This is a case where metaprogramming for tests came in handy.

I had a bug recently that involved someone making a change that violated an invariant property of a class. To codify this invariant, I was tempted to do what you did, to make a list of symbols to feed into my test to ensure the invariant was obeyed. However this bug was caused precisely by someone adding a new symbol, a method, that didn't obey this property. The test using this design wouldn't catch this failure. I instead opted to do some introspection (it's Python, so it was dead simple) on the class to ensure all of its methods obeyed this invariant. It took a little extra time to implement but in the end it worked.

With the caveat that I haven't invested the full amount of time necessary to strongly state this opinion publicly, I do feel that metaprogrammed tests are a case of adding abstraction unnecessarily (which, incidentally, is why I haven't taken the time to try to extensively use them on a project.)

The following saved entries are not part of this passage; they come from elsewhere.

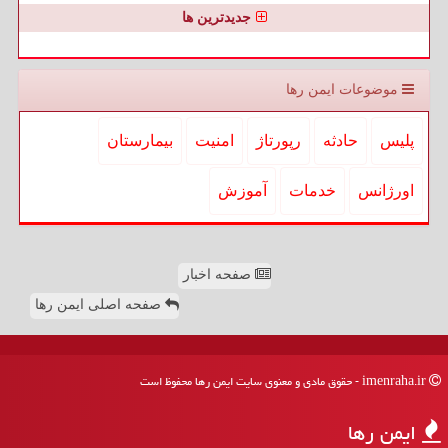
جدیدترین ها
موضوعات ایمن رها
پلیس
حادثه
رپورتاژ
امنیت
بیمارستان
اورژانس
خدمات
آموزش
صفحه اخبار
صفحه اصلی ایمن رها
imenraha.ir - حقوق مادی و معنوی سایت ایمن رها محفوظ است
ایمن رها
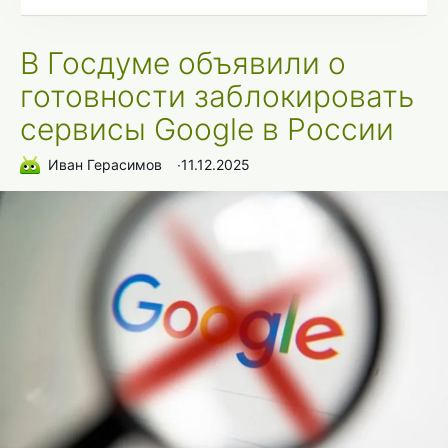
В Госдуме объявили о
готовности заблокировать
сервисы Google в России
Иван Герасимов
∙
11.12.2025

A test should be dead simple to read and understand when someone else new to the project needs to understand what it tests. Further, when a test fails, the output should clearly indicate exactly on what line of code an error occurred.

Metaprogramming tests feels to me like a case of a desire for or predilection for cleverness getting in the way of what the task is actually for.

Tests should tell a story. They should not be subjected to the same methods of abstraction used in the code they themselves are supposed to test and verify.

>Meta-programming to generate tests has only lead to pain in my experience.

Likewise, although I view it as a deficiency of testing frameworks that require metaprogramming for parameterized testing. They shouldn't.

And on the other hand, I'm always suspicious of code that does something programming-like that is specific to the test framework.

If you need a loop, ideally you write the loop using the language, rather than using a test framework's special loop construct. For parameterization, ideally you'd use a function, rather than a special test framework concept for parameterization.

Having duals of every abstraction feature of a language in the test framework increases the cognitive load and ramp up time to become effective in a codebase, and there's always the risk of incomplete knowledge, leading to mixing and matching different abstractions - and test framework abstractions are usually more leaky and less well thought out than language abstractions.

Furthermore, they decrease readability and clarity of tests themselves. I am of the strong opinion that if you need to test 20 inputs, you should write 20 asserts, not a loop - when the test fails, you should be able to immediately tell _which_ input(s) failed, not just that a failure has occurred.

I came to this opinion by way of desiring to be clever in my tests and then finding myself having to insert `printf(input)` inside a loop in order to quickly figure out which input failed.

Code should be written so that it doesn't need to be modified. Feelings of aesthetics of desires to be clever should be avoided and are, ultimately, I think, often just vanity.

I'm thinking of rspec in particular, as it's the framework I write most tests in. It's trivial to include the loop variable in the string interpolation that describes the "context" block for the loop inner test setup. But usually I wouldn't be using a plain loop, I'd be iterating over entries from a hash map.

The same thing in something like junit is less workable, and copy and paste becomes more viable simply because the language is so clumsy and inexpressive. I've seen various extensions and annotations that let you parameterize junit tests but I don't think they make things much clearer.

A key benefit of driving the test cases off a table of inputs to outputs is that missing cases in cross products are much easier to spot. Visualising the state space and its coverage is easier when you can see a map of the covered space in one block of code.

The one place where I've had good results from meta programming / DRY for tests is table-based validation; where you have a large cross-product of different states to test, mapping to expected outcomes.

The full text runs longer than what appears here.